Sous le titre La défaite de l’Occident, Emmanuel Todd vient de publier un nouveau livre qui a de quoi nous faire réfléchir au sujet du monde qui se déglingue autour de nous. Il s’est fait une réputation, il y a de nombreuses décennies, en annonçant l’implosion de l’URSS. Ce qu’il nous dit de notre Occident se base également sur l’analyse de la fécondité des femmes et sur le nombre d’enfants nés vivants, morts avant 5 ans… mais pas que. Pour entrer en matière commençons par un premier chiffre. Combien de pays ont-ils emboîté le pas à l’Occident qui accuse la Russie de vouloir suivre un dictateur un peu fou voulant reconstruire l’Empire soviétique? L’Occident des sanctions, nous fait remarquer Todd, ne représente que 12% de la population mondiale. Un sur 8. C’est court.
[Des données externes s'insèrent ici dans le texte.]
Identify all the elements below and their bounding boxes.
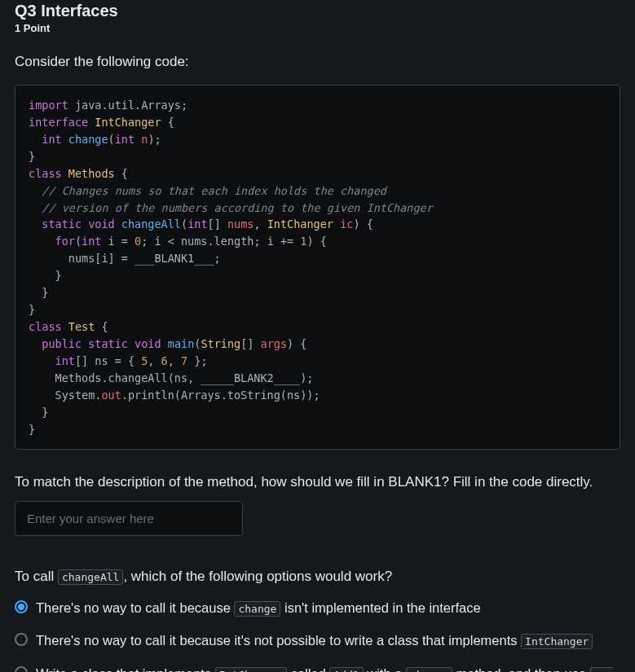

Mais l’analyse sur le long terme est plus originale encore. Je résume. Après la Seconde Guerre mondiale, nous avons eu droit aux Trente glorieuses. Les plus riches payaient jusqu’à 82% de leurs revenus aux impôts. Ainsi les Etats étaient en mesure de développer les services publics et l’école en particulier. Cette ouverture a permis à un nombre considérable de jeunes adultes de faire des études supérieures. Ces universitaires considéraient impossible de suivre ceux qui se réclamaient de vérités révélées. Ainsi, le protestantisme a-t-il disparu après quelques années de pratique d’un «protestantisme zombie», c’est-à-dire l’abandon des valeurs morales au profit des seules cérémonies du baptême, du mariage et de l’enterrement religieux. Nous en sommes au protestantisme zéro.
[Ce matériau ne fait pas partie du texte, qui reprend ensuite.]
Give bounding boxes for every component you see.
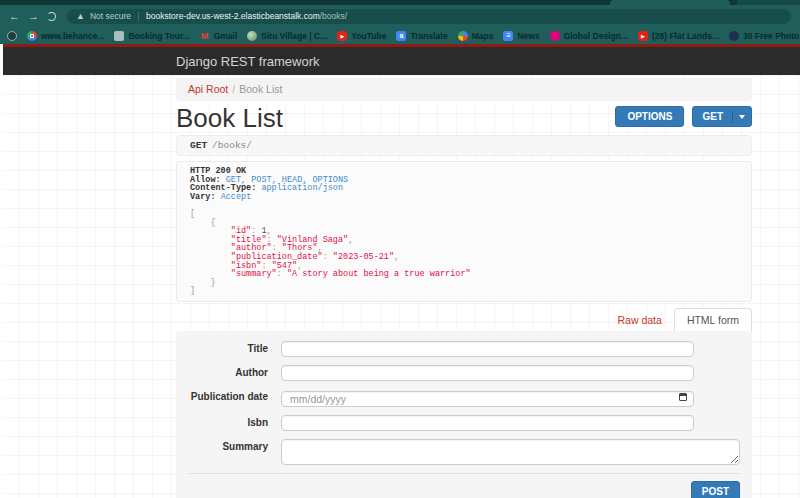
design-icon (550, 31, 560, 41)
action-buttons: OPTIONS GET (615, 106, 752, 127)
form-row-summary: Summary (188, 439, 740, 465)
isbn-label: Isbn (188, 415, 268, 431)
bookmark-item[interactable]: Gmail (200, 31, 238, 41)
calendar-icon[interactable] (679, 393, 687, 401)
tab-raw-data[interactable]: Raw data (606, 309, 674, 331)
translate-icon (396, 31, 406, 41)
bookmark-label: 30 Free Photo... (743, 31, 800, 41)
bookmark-item[interactable]: Global Design... (550, 31, 628, 41)
bookmark-item[interactable]: Situ Village | C... (247, 31, 327, 41)
breadcrumb-separator: / (232, 83, 235, 95)
page-title: Book List (176, 103, 283, 133)
request-method: GET (190, 140, 207, 151)
chrome-icon (27, 31, 37, 41)
breadcrumb-api-root-link[interactable]: Api Root (188, 83, 228, 95)
html-form-panel: Title Author Publication date Isbn Summa… (176, 331, 752, 498)
address-bar[interactable]: ▲ Not secure bookstore-dev.us-west-2.ela… (67, 9, 791, 24)
response-body: HTTP 200 OK Allow: GET, POST, HEAD, OPTI… (176, 161, 752, 302)
brand-link[interactable]: Django REST framework (176, 54, 320, 69)
news-icon (503, 31, 513, 41)
photo-icon (729, 31, 739, 41)
bookmark-label: YouTube (351, 31, 386, 41)
bookmark-label: News (517, 31, 539, 41)
bookmark-label: Maps (472, 31, 494, 41)
bookmarks-bar: www.behance...Booking Tour...GmailSitu V… (0, 27, 800, 44)
bookmark-label: (28) Flat Lands... (652, 31, 719, 41)
bookmark-item[interactable]: YouTube (337, 31, 386, 41)
back-icon[interactable]: ← (9, 11, 20, 22)
maps-icon (458, 31, 468, 41)
request-path: /books/ (212, 140, 252, 151)
bookmark-item[interactable]: Maps (458, 31, 494, 41)
title-label: Title (188, 341, 268, 357)
title-input[interactable] (281, 341, 694, 357)
get-button-label: GET (693, 107, 732, 126)
summary-label: Summary (188, 439, 268, 465)
bookmark-item[interactable]: News (503, 31, 539, 41)
publication-date-label: Publication date (188, 389, 268, 407)
form-row-author: Author (188, 365, 740, 381)
content-container: Api Root/Book List Book List OPTIONS GET… (176, 78, 752, 498)
tab-html-form[interactable]: HTML form (674, 308, 752, 331)
get-dropdown-toggle[interactable] (732, 111, 751, 123)
generic-icon (114, 31, 124, 41)
security-label: Not secure (90, 11, 131, 21)
bookmark-item[interactable] (7, 31, 17, 41)
bookmark-label: Booking Tour... (128, 31, 189, 41)
author-input[interactable] (281, 365, 694, 381)
form-row-publication-date: Publication date (188, 389, 740, 407)
gmail-icon (200, 31, 210, 41)
breadcrumb: Api Root/Book List (176, 78, 752, 101)
form-actions: POST (188, 473, 740, 498)
not-secure-warning-icon[interactable]: ▲ (76, 12, 85, 21)
url-divider (138, 12, 139, 21)
date-input-wrap (281, 389, 694, 407)
form-row-title: Title (188, 341, 740, 357)
options-button[interactable]: OPTIONS (615, 106, 684, 127)
bookmark-label: Global Design... (564, 31, 628, 41)
bookmark-label: Gmail (214, 31, 238, 41)
drf-navbar: Django REST framework (0, 47, 800, 75)
youtube-icon (638, 31, 648, 41)
window-left-edge (0, 44, 3, 498)
youtube-icon (337, 31, 347, 41)
globe-icon (7, 31, 17, 41)
form-row-isbn: Isbn (188, 415, 740, 431)
site-icon (247, 31, 257, 41)
reload-icon[interactable] (47, 12, 56, 21)
bookmark-label: www.behance... (41, 31, 104, 41)
inactive-tab[interactable] (737, 0, 800, 5)
request-line-panel: GET/books/ (176, 135, 752, 156)
forward-icon[interactable]: → (28, 11, 39, 22)
url-domain: bookstore-dev.us-west-2.elasticbeanstalk… (146, 11, 320, 21)
chevron-down-icon (739, 115, 745, 119)
publication-date-input[interactable] (281, 391, 694, 407)
bookmark-item[interactable]: (28) Flat Lands... (638, 31, 719, 41)
isbn-input[interactable] (281, 415, 694, 431)
page-background: Api Root/Book List Book List OPTIONS GET… (0, 75, 800, 498)
format-tabs: Raw data HTML form (176, 308, 752, 331)
title-row: Book List OPTIONS GET (176, 103, 752, 133)
bookmark-item[interactable]: www.behance... (27, 31, 104, 41)
bookmark-item[interactable]: 30 Free Photo... (729, 31, 800, 41)
post-button[interactable]: POST (691, 481, 740, 498)
bookmark-label: Translate (410, 31, 447, 41)
url-path: /books/ (320, 11, 347, 21)
breadcrumb-current: Book List (239, 83, 282, 95)
author-label: Author (188, 365, 268, 381)
url-text[interactable]: bookstore-dev.us-west-2.elasticbeanstalk… (146, 11, 347, 21)
browser-tab-strip (0, 0, 800, 5)
bookmark-label: Situ Village | C... (261, 31, 327, 41)
bookmark-item[interactable]: Translate (396, 31, 447, 41)
summary-textarea[interactable] (281, 439, 740, 465)
get-button[interactable]: GET (692, 106, 752, 127)
active-tab[interactable] (610, 0, 730, 5)
bookmark-item[interactable]: Booking Tour... (114, 31, 189, 41)
browser-toolbar: ← → ▲ Not secure bookstore-dev.us-west-2… (0, 5, 800, 27)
S’est ensuivi l’abandon progressif des études techniques. On a arrêté de former des ingénieurs au profit des juristes et des financiers largement mieux payés. Ceux-ci ont pris le contrôle de l’économie. Ils ont estimé qu’il était plus rentable de construire machines et ordinateurs dans les pays d’Extrême-Orient. Nous en sommes maintenant complètement dépendants. Il apparaît même que, si les USA sont encore capables de fournir les bombes qu’Israël fait pleuvoir sur Gaza (tout en demandant très publiquement à Netanyahou d’arrêter le génocide), ils ne sont plus en mesure d’en fournir assez à l’Ukraine. L’Ukraine est assez loin de l’Amérique et n’est engagée que dans l’extension de l’OTAN. Ce conflit étant une question existentielle pour la Russie, c’est elle qui gagnera…
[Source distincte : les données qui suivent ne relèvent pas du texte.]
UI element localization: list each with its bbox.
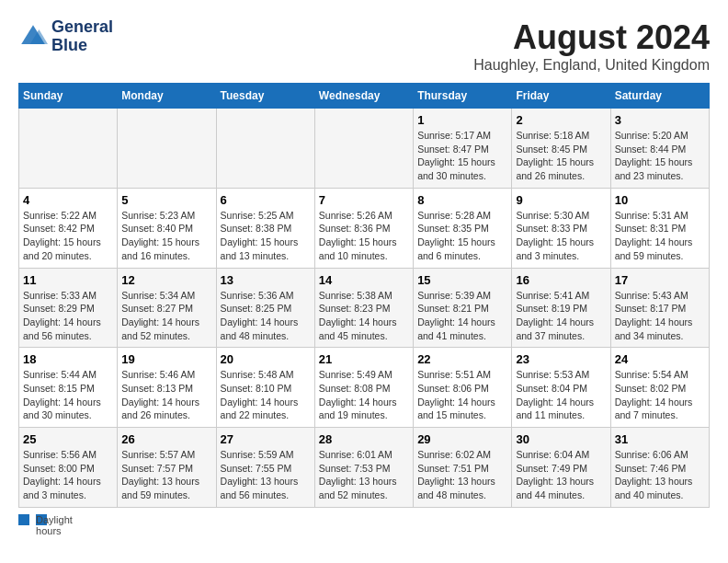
table-row: 30Sunrise: 6:04 AM Sunset: 7:49 PM Dayli…: [512, 428, 610, 508]
table-row: [314, 109, 413, 189]
day-number: 22: [417, 352, 507, 366]
table-row: [19, 109, 118, 189]
day-info: Sunrise: 5:31 AM Sunset: 8:31 PM Dayligh…: [615, 209, 705, 263]
day-info: Sunrise: 5:51 AM Sunset: 8:06 PM Dayligh…: [417, 368, 507, 422]
calendar-header-row: Sunday Monday Tuesday Wednesday Thursday…: [19, 84, 710, 109]
table-row: 8Sunrise: 5:28 AM Sunset: 8:35 PM Daylig…: [414, 188, 512, 268]
table-row: 2Sunrise: 5:18 AM Sunset: 8:45 PM Daylig…: [512, 109, 610, 189]
day-number: 21: [319, 352, 409, 366]
table-row: 9Sunrise: 5:30 AM Sunset: 8:33 PM Daylig…: [512, 188, 610, 268]
table-row: 5Sunrise: 5:23 AM Sunset: 8:40 PM Daylig…: [118, 188, 216, 268]
table-row: [216, 109, 314, 189]
table-row: 26Sunrise: 5:57 AM Sunset: 7:57 PM Dayli…: [118, 428, 216, 508]
day-info: Sunrise: 6:01 AM Sunset: 7:53 PM Dayligh…: [319, 448, 409, 502]
day-info: Sunrise: 5:46 AM Sunset: 8:13 PM Dayligh…: [121, 368, 211, 422]
table-row: 3Sunrise: 5:20 AM Sunset: 8:44 PM Daylig…: [610, 109, 709, 189]
subtitle: Haughley, England, United Kingdom: [473, 57, 710, 74]
table-row: 19Sunrise: 5:46 AM Sunset: 8:13 PM Dayli…: [118, 348, 216, 428]
day-info: Sunrise: 5:41 AM Sunset: 8:19 PM Dayligh…: [516, 289, 606, 343]
table-row: 14Sunrise: 5:38 AM Sunset: 8:23 PM Dayli…: [314, 268, 413, 348]
day-number: 16: [516, 273, 606, 287]
table-row: 11Sunrise: 5:33 AM Sunset: 8:29 PM Dayli…: [19, 268, 118, 348]
col-monday: Monday: [118, 84, 216, 109]
footer-note: Daylight hours: [18, 513, 710, 525]
day-info: Sunrise: 5:26 AM Sunset: 8:36 PM Dayligh…: [319, 209, 409, 263]
calendar-week-row: 1Sunrise: 5:17 AM Sunset: 8:47 PM Daylig…: [19, 109, 710, 189]
day-number: 3: [615, 113, 705, 127]
day-number: 23: [516, 352, 606, 366]
day-info: Sunrise: 5:23 AM Sunset: 8:40 PM Dayligh…: [121, 209, 211, 263]
day-number: 31: [615, 432, 705, 446]
calendar-week-row: 11Sunrise: 5:33 AM Sunset: 8:29 PM Dayli…: [19, 268, 710, 348]
day-number: 30: [516, 432, 606, 446]
table-row: 29Sunrise: 6:02 AM Sunset: 7:51 PM Dayli…: [414, 428, 512, 508]
day-info: Sunrise: 5:59 AM Sunset: 7:55 PM Dayligh…: [221, 448, 311, 502]
table-row: 10Sunrise: 5:31 AM Sunset: 8:31 PM Dayli…: [610, 188, 709, 268]
day-number: 14: [319, 273, 409, 287]
day-info: Sunrise: 5:36 AM Sunset: 8:25 PM Dayligh…: [221, 289, 311, 343]
day-number: 7: [319, 193, 409, 207]
table-row: 4Sunrise: 5:22 AM Sunset: 8:42 PM Daylig…: [19, 188, 118, 268]
day-info: Sunrise: 5:49 AM Sunset: 8:08 PM Dayligh…: [319, 368, 409, 422]
logo: General Blue: [18, 18, 113, 55]
logo-icon: [18, 22, 48, 52]
day-info: Sunrise: 5:43 AM Sunset: 8:17 PM Dayligh…: [615, 289, 705, 343]
day-number: 12: [121, 273, 211, 287]
title-block: August 2024 Haughley, England, United Ki…: [473, 18, 710, 74]
day-info: Sunrise: 6:02 AM Sunset: 7:51 PM Dayligh…: [417, 448, 507, 502]
day-info: Sunrise: 5:34 AM Sunset: 8:27 PM Dayligh…: [121, 289, 211, 343]
day-info: Sunrise: 5:28 AM Sunset: 8:35 PM Dayligh…: [417, 209, 507, 263]
daylight-icon: [18, 514, 29, 525]
day-number: 8: [417, 193, 507, 207]
day-number: 17: [615, 273, 705, 287]
table-row: 28Sunrise: 6:01 AM Sunset: 7:53 PM Dayli…: [314, 428, 413, 508]
day-number: 19: [121, 352, 211, 366]
table-row: 12Sunrise: 5:34 AM Sunset: 8:27 PM Dayli…: [118, 268, 216, 348]
day-number: 15: [417, 273, 507, 287]
day-info: Sunrise: 5:30 AM Sunset: 8:33 PM Dayligh…: [516, 209, 606, 263]
day-number: 13: [221, 273, 311, 287]
table-row: 1Sunrise: 5:17 AM Sunset: 8:47 PM Daylig…: [414, 109, 512, 189]
col-friday: Friday: [512, 84, 610, 109]
day-info: Sunrise: 5:39 AM Sunset: 8:21 PM Dayligh…: [417, 289, 507, 343]
day-info: Sunrise: 6:04 AM Sunset: 7:49 PM Dayligh…: [516, 448, 606, 502]
table-row: 23Sunrise: 5:53 AM Sunset: 8:04 PM Dayli…: [512, 348, 610, 428]
table-row: 7Sunrise: 5:26 AM Sunset: 8:36 PM Daylig…: [314, 188, 413, 268]
day-number: 28: [319, 432, 409, 446]
day-info: Sunrise: 5:48 AM Sunset: 8:10 PM Dayligh…: [221, 368, 311, 422]
day-number: 5: [121, 193, 211, 207]
calendar-week-row: 18Sunrise: 5:44 AM Sunset: 8:15 PM Dayli…: [19, 348, 710, 428]
day-number: 27: [221, 432, 311, 446]
day-number: 25: [23, 432, 113, 446]
day-number: 4: [23, 193, 113, 207]
day-number: 6: [221, 193, 311, 207]
day-info: Sunrise: 5:33 AM Sunset: 8:29 PM Dayligh…: [23, 289, 113, 343]
table-row: 21Sunrise: 5:49 AM Sunset: 8:08 PM Dayli…: [314, 348, 413, 428]
footer-note-label: Daylight hours: [36, 514, 47, 525]
day-info: Sunrise: 5:54 AM Sunset: 8:02 PM Dayligh…: [615, 368, 705, 422]
day-info: Sunrise: 5:56 AM Sunset: 8:00 PM Dayligh…: [23, 448, 113, 502]
table-row: 27Sunrise: 5:59 AM Sunset: 7:55 PM Dayli…: [216, 428, 314, 508]
table-row: 24Sunrise: 5:54 AM Sunset: 8:02 PM Dayli…: [610, 348, 709, 428]
logo-text: General Blue: [51, 18, 113, 55]
table-row: 20Sunrise: 5:48 AM Sunset: 8:10 PM Dayli…: [216, 348, 314, 428]
day-number: 20: [221, 352, 311, 366]
page-header: General Blue August 2024 Haughley, Engla…: [18, 18, 710, 74]
col-wednesday: Wednesday: [314, 84, 413, 109]
day-number: 26: [121, 432, 211, 446]
calendar-table: Sunday Monday Tuesday Wednesday Thursday…: [18, 83, 710, 508]
col-saturday: Saturday: [610, 84, 709, 109]
table-row: 31Sunrise: 6:06 AM Sunset: 7:46 PM Dayli…: [610, 428, 709, 508]
calendar-week-row: 25Sunrise: 5:56 AM Sunset: 8:00 PM Dayli…: [19, 428, 710, 508]
day-number: 24: [615, 352, 705, 366]
calendar-week-row: 4Sunrise: 5:22 AM Sunset: 8:42 PM Daylig…: [19, 188, 710, 268]
day-info: Sunrise: 5:20 AM Sunset: 8:44 PM Dayligh…: [615, 129, 705, 183]
table-row: 13Sunrise: 5:36 AM Sunset: 8:25 PM Dayli…: [216, 268, 314, 348]
day-info: Sunrise: 5:22 AM Sunset: 8:42 PM Dayligh…: [23, 209, 113, 263]
day-number: 2: [516, 113, 606, 127]
table-row: 16Sunrise: 5:41 AM Sunset: 8:19 PM Dayli…: [512, 268, 610, 348]
col-tuesday: Tuesday: [216, 84, 314, 109]
day-info: Sunrise: 5:53 AM Sunset: 8:04 PM Dayligh…: [516, 368, 606, 422]
day-number: 1: [417, 113, 507, 127]
table-row: [118, 109, 216, 189]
Pour en revenir aux observations démographiques évoquées au début, ajoutons que pendant que l’espérance de vie augmentait de 6 ans sous Poutine, aux USA, entre 2014 et 2020 elle a reculé de 78,8 à 77,3 ans avec les dépenses de santé les plus élevées du monde soit 18,8% du PIB. Elles sont autour de 12% pour les pays européens. Pour la mortalité infantile aux USA, c’est 5,4 pour 1000 naissances, alors qu’en Russie ce n’est que 4,4 pour 1000, en Allemagne 3,1 et au Japon 1,8.
Autant dire que les nouvelles ne sont pas bonnes.